Choices are: care_site, concept, concept_ancestor, concept_class, concept_relationship, concept_synonym, condition_occurrence, death, domain, drug_exposure, drug_strength, fact_relationship, location, measurement, observation, observation_period, person, procedure_occurrence, provider, relationship, source_to_concept_map, visit_occurrence, visit_payer, vocabulary
$ data-models-validator -model pedsnet -version 2.0.0 PEDSNET_DRUG_EXPOSURE.csv:drug_exposure
If the header does not match the expected set of fields, the expected and actual number of fields as well as any unknown and/or missing fields found in the header are printed:
$ data-models-validator -model pedsnet -version 2.0.0 original_visit_occurrence.csv:visit_occurrence
Validating against model 'pedsnet/2.0.0'
* Evaluating 'visit_occurrence' table in 'original_visit_occurrence.csv'...
* Problem reading CSV header: line 0: [code: 201] Header does not contain the correct set of fields: (expectedLength:12, actualLength:13, unknownFields:[visit_occurrence_source_id])
If the file passes validation, success is reported:
$ data-models-validator -model pedsnet -version 2.0.0 person.csv
Validating against model 'pedsnet/2.0.0'
* Evaluating 'person' table in 'person.csv'...
* Everything looks good!
If errors are found in the data, the errors are reported.

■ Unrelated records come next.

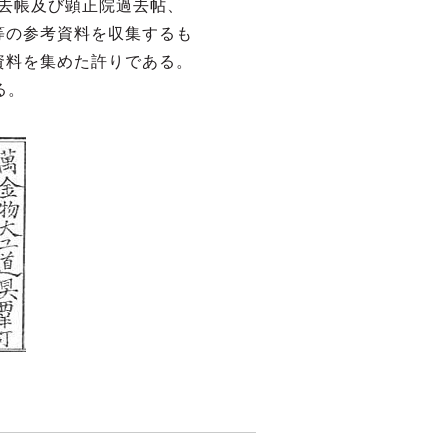
去帳及び顕正院過去帖、
等の参考資料を収集するも
資料を集めた許りである。
る。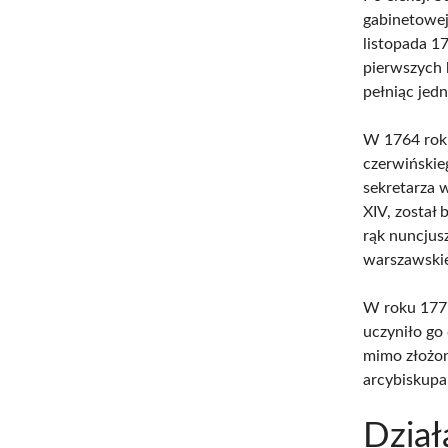
gabinetowej
listopada 1
pierwszych
pełniąc jedn
W 1764 rok
czerwińskie
sekretarza 
XIV, został 
rąk nuncjus
warszawskie
W roku 1775
uczyniło go
mimo złożon
arcybiskupa
Dział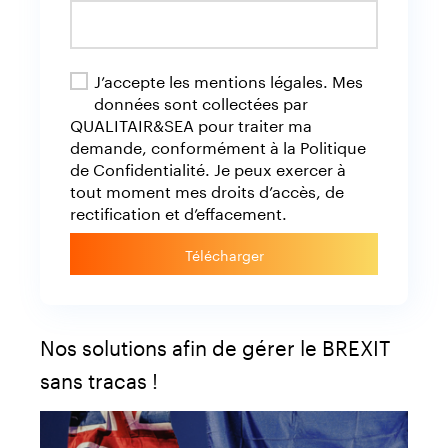
J’accepte les mentions légales. Mes
données sont collectées par
QUALITAIR&SEA pour traiter ma
demande, conformément à la Politique
de Confidentialité. Je peux exercer à
tout moment mes droits d’accès, de
rectification et d’effacement.
Télécharger
Nos solutions afin de gérer le BREXIT
sans tracas !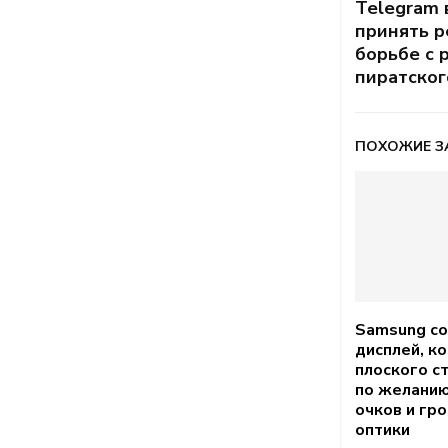
Telegram 
принять 
борьбе с 
пиратског
ПОХОЖИЕ З
Samsung со
дисплей, к
плоского с
по желанию
очков и гр
оптики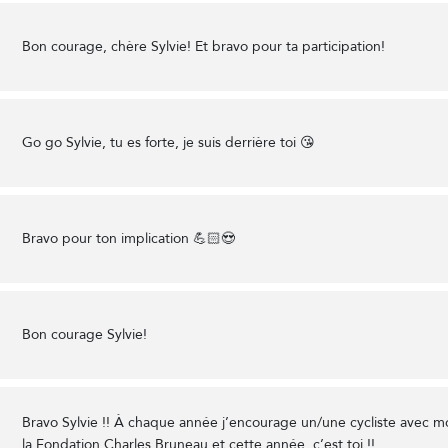
Bon courage, chère Sylvie! Et bravo pour ta participation!
Go go Sylvie, tu es forte, je suis derrière toi 😘
Bravo pour ton implication 💪🏻😍
Bon courage Sylvie!
Bravo Sylvie !! À chaque année j’encourage un/une cycliste avec 
la Fondation Charles Bruneau et cette année, c’est toi !!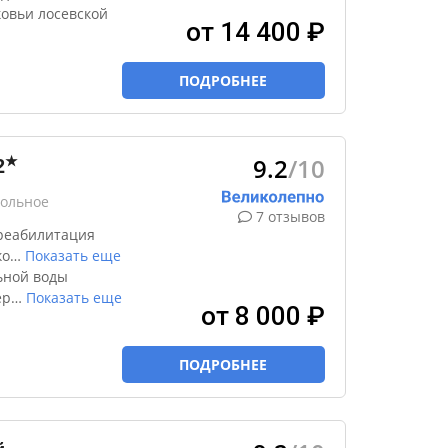
овьи лосевской
от 14 400 ₽
ПОДРОБНЕЕ
9.2
/10
★
2
вольное
7 отзывов
реабилитация
ко
…
Показать еще
ьной воды
ер
…
Показать еще
от 8 000 ₽
ПОДРОБНЕЕ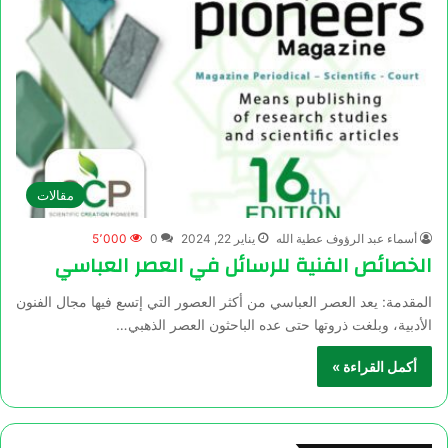
مقالات
أسماء عبد الرؤوف عطية الله
يناير 22, 2024
0
5٬000
الخصائص الفنية للرسائل في العصر العباسي
المقدمة: يعد العصر العباسي من أكثر العصور التي إتسع فيها مجال الفنون
الأدبية، وبلغت ذروتها حتى عده الباحثون العصر الذهبي…
أكمل القراءة »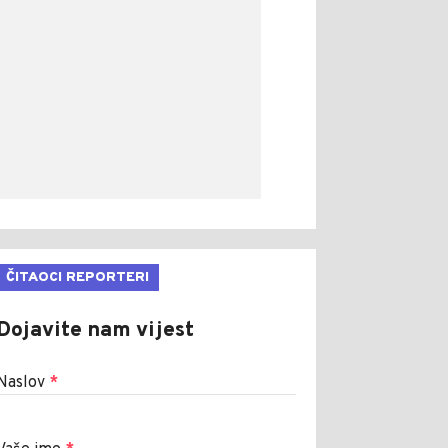
ČITAOCI REPORTERI
Dojavite nam vijest
Naslov
*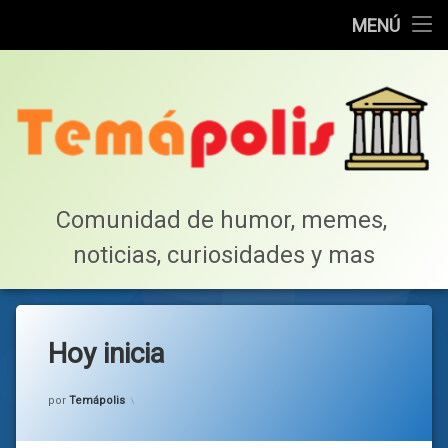
Home
MENÚ
Saltar
Cotillea!
al
contenido
Lista de Megapost
Buscar
Tabla de puntos
Comunidad de humor, memes, 
noticias, curiosidades y mas
Inicio
Hoy inicia
Categorías:
general
por
Temápolis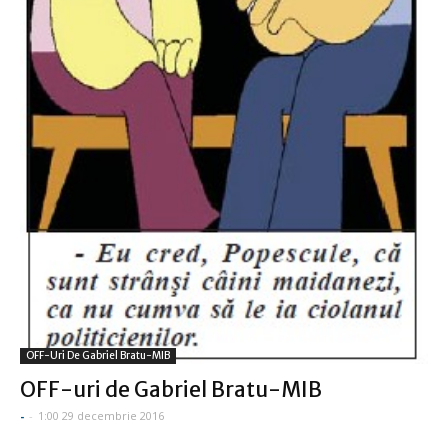
OFF-Uri De Gabriel Bratu-MIB
OFF-uri de Gabriel Bratu-MIB
-
-
1:00 29 decembrie 2016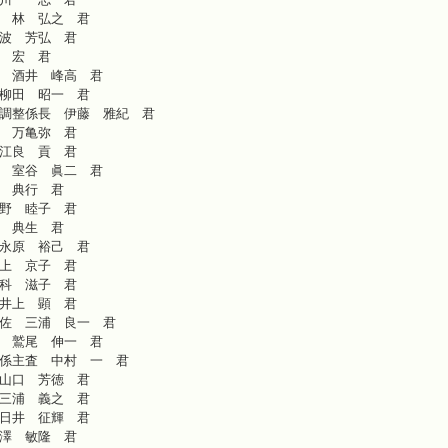
 林 弘之 君
波 芳弘 君
 宏 君
 酒井 峰高 君
柳田 昭一 君
調整係長 伊藤 雅紀 君
 万亀弥 君
江良 貢 君
 室谷 眞二 君
 典行 君
野 睦子 君
 典生 君
永原 裕己 君
上 京子 君
科 滋子 君
井上 顕 君
佐 三浦 良一 君
 鷲尾 伸一 君
係主査 中村 一 君
山口 芳徳 君
三浦 義之 君
日井 征輝 君
澤 敏隆 君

For each field in which an error is found and each type of error in that field, the number of occurrences of the error and a small random sample of actual error values (prepended by line number) are shown:
$ data-models-validator -model pedsnet -version 2.0.0 measurement.csv
Validating against model 'pedsnet/2.0.0'
* Evaluating 'measurement' table in 'measurement.csv'...
* A few issues were found
+--------------------------+------+--------------------------------+-------------+--------------------------------+
| FIELD | CODE | ERROR | OCCURRENCES | SAMPLES |
+--------------------------+------+--------------------------------+-------------+--------------------------------+
| measurement_source_value | 300 | Value is required | 159 | 96897086:'' 96920063:'' |
| | | | | 96973571:'' 96899225:'' |
| | | | | 96912743:'' |
| unit_source_value | 300 | Value is required | 8938919 | 56172499:'' 84397591:'' |
| | | | | 64597721:'' 64982471:'' |
| | | | | 63311022:'' |
| value_source_value | 203 | Value contains bare double | 7 | 96847421:'COMPLEXITY |
| | | quotes (") | | CLINICAL LABORATORY |
| | | | | TESTING."' 96847441:'"THIS |
| | | | | TEST WAS DEVELOPED AND ITS |
| | | | | PERFORMANCE CHARACTERISTICS' |
| | | | | 64833023:'"X"=30.0%' |
| | | | | 96847452:'"THIS TEST |
| | | | | WAS DEVELOPED AND ITS |
| | | | | PERFORMANCE CHARACTERISTICS' |
| | | | | 64833023:'"X"=30.0%' |
+--------------------------+------+--------------------------------+-------------+--------------------------------+
Go 1.16+ is required.
Build a local binary.
make build
Create a git tag on the commit to be released. Then create a build for all targets.
make dist
This will create zip files in dist/
that can be uploaded to the Github releases page for the tag.